For reference, I am linking the Zhou textbook pdf available online. I want to understand an equation appearing in Lemma 5.3 (on page 122 of the book).
In its proposition, it has the following identity:
For transfer functions $P(s) = P$ and $K(s) = K$,
$$\begin{bmatrix}I & -K \\ -P & I\end{bmatrix}^{-1} = \begin{bmatrix}I + K(I-PK)^{-1}P & K(I-PK)^{-1} \\ (I-PK)^{-1}P & (I-PK)^{-1}\end{bmatrix}.$$
It does not seem to be derived from standard matrix inverse as it deals with transfer functions. How do I compute the inverse of transfer function matrix such as the one above? Is there a general formula for such?

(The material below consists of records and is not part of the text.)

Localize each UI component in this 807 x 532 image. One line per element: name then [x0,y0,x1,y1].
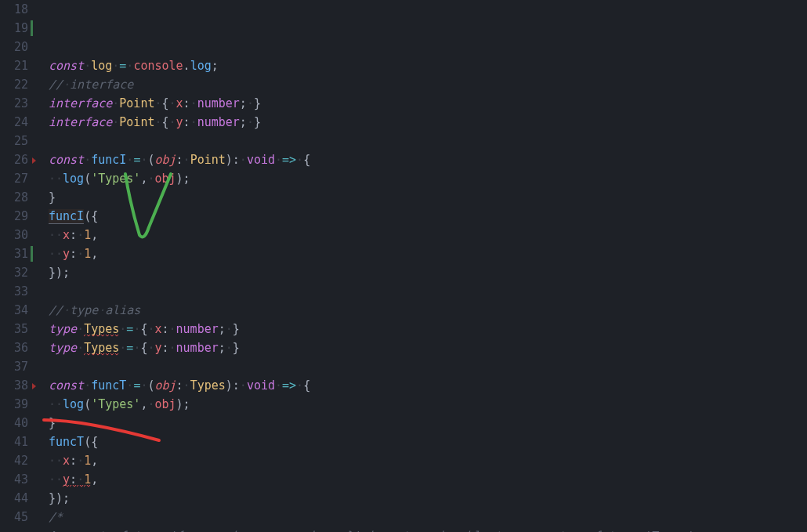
code-line: ··log('Types',·obj); [49,169,807,188]
token-punct: , [91,454,98,468]
token-btype: number [197,96,240,110]
token-ws: · [112,59,119,73]
token-punct: ; [63,491,70,505]
token-kw: const [49,153,84,167]
line-number: 28 [0,188,28,207]
line-number: 23 [0,94,28,113]
token-punct: : [70,454,77,468]
token-punct: ; [219,341,226,355]
token-punct: } [254,96,261,110]
token-func: log [63,172,84,186]
token-ws: · [169,341,176,355]
token-indent: ·· [49,454,63,468]
line-number: 37 [0,357,28,376]
line-number: 19 [0,19,28,38]
token-punct: ) [56,491,63,505]
code-editor[interactable]: 1819202122232425262728293031323334353637… [0,0,807,532]
code-line: interface·Point·{·y:·number;·} [49,113,807,132]
token-ws: · [154,115,161,129]
code-line: type·Types·=·{·y:·number;·} [49,338,807,357]
line-number: 44 [0,489,28,508]
line-number: 18 [0,0,28,19]
token-punct: } [233,341,240,355]
token-ws: · [190,115,197,129]
line-number: 45 [0,508,28,527]
token-ws: · [77,472,84,487]
token-punct: } [49,190,56,204]
token-punct: } [49,416,56,430]
token-punct: : [162,322,169,336]
token-ws: · [84,59,91,73]
token-ident: x [63,228,70,242]
token-punct: : [162,341,169,355]
token-punct: ; [183,172,190,186]
token-btype: void [247,378,275,393]
line-number: 35 [0,320,28,338]
token-param: obj [154,378,176,393]
token-ws: · [84,378,91,393]
token-func: log [190,59,212,73]
token-punct: { [162,115,169,129]
token-kw: type [49,341,77,355]
token-punct: : [233,153,240,167]
token-punct: ; [240,96,247,110]
code-line [49,282,807,301]
token-kw: interface [49,115,112,129]
token-btype: number [197,115,240,129]
line-number: 36 [0,338,28,357]
code-line: /* [49,508,807,527]
token-ident: x [63,454,70,468]
token-ws: · [169,115,176,129]
token-kw: const [49,59,84,73]
code-area[interactable]: const·log·=·console.log;//·interfaceinte… [38,0,807,532]
token-ws: · [119,322,126,336]
token-ws: · [77,341,84,355]
token-ws: · [275,153,282,167]
token-ident: x [154,322,161,336]
code-line: } [49,188,807,207]
token-btype: void [247,153,275,167]
token-ws: · [247,96,254,110]
token-btype: number [176,341,219,355]
line-number: 42 [0,451,28,470]
token-punct: { [303,153,310,167]
token-ws: · [119,341,126,355]
token-ws: · [112,115,119,129]
line-number-gutter: 1819202122232425262728293031323334353637… [0,0,38,532]
line-number: 43 [0,470,28,489]
code-line [49,132,807,150]
code-line: ··log('Types',·obj); [49,395,807,414]
token-kw: type [49,322,77,336]
token-ws: · [240,153,247,167]
token-punct: : [70,472,77,487]
token-punct: } [49,491,56,505]
token-num: 1 [84,247,91,261]
token-cmt: //·type·alias [49,303,140,317]
token-indent: ·· [49,472,63,487]
token-punct: ) [226,378,233,393]
token-ident: obj [154,172,176,186]
line-number: 25 [0,132,28,150]
line-number: 40 [0,414,28,432]
token-indent: ·· [49,172,63,186]
code-line: ··y:·1, [49,470,807,489]
token-punct: { [91,435,98,449]
token-punct: ; [219,322,226,336]
token-punct: : [183,115,190,129]
code-line: }); [49,263,807,282]
token-punct: , [91,472,98,487]
code-line: funcT({ [49,432,807,451]
token-punct: : [176,378,183,393]
code-line: //·type·alias [49,301,807,320]
code-line: const·log·=·console.log; [49,56,807,75]
token-ident: y [63,472,70,487]
code-line: ··x:·1, [49,226,807,244]
token-type: Types [84,341,119,356]
token-punct: ; [183,397,190,411]
code-line [49,357,807,376]
token-cmt: //·interface [49,78,133,92]
code-line: interface·Point·{·x:·number;·} [49,94,807,113]
code-line: ··y:·1, [49,244,807,263]
code-line: Argument·of·type·'{·x:·number;·y:·number… [49,527,807,532]
line-number: 39 [0,395,28,414]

The block matrix inversion formula states that if a square matrix $X$ can be partitioned into four blocks $$\mathbf{X} = \begin{bmatrix} \mathbf{A} & \mathbf{B} \\ \mathbf{C} & \mathbf{D} \end{bmatrix},$$ then provided that $\mathbf{A}$ and $\mathbf{D}-\mathbf{C}\mathbf{A}^{-1}\mathbf{B}$ are both invertible, the inverse of $\mathbf{X}$ is given by $$\mathbf{X}^{-1} = \begin{bmatrix} \mathbf{A} & \mathbf{B} \\ \mathbf{C} & \mathbf{D} \end{bmatrix}^{-1} = \begin{bmatrix} \mathbf{A}^{-1} + \mathbf{A}^{-1}\mathbf{B}\left(\mathbf{D} - \mathbf{CA}^{-1}\mathbf{B}\right)^{-1}\mathbf{CA}^{-1} & -\mathbf{A}^{-1}\mathbf{B}\left(\mathbf{D} - \mathbf{CA}^{-1}\mathbf{B}\right)^{-1} \\ -\left(\mathbf{D}-\mathbf{CA}^{-1}\mathbf{B}\right)^{-1}\mathbf{CA}^{-1} & \left(\mathbf{D} - \mathbf{CA}^{-1}\mathbf{B}\right)^{-1} \end{bmatrix}.$$
The specific formula you stated is a special case where $\mathbf{A}$ and $\mathbf{D}$ are both identity matrices.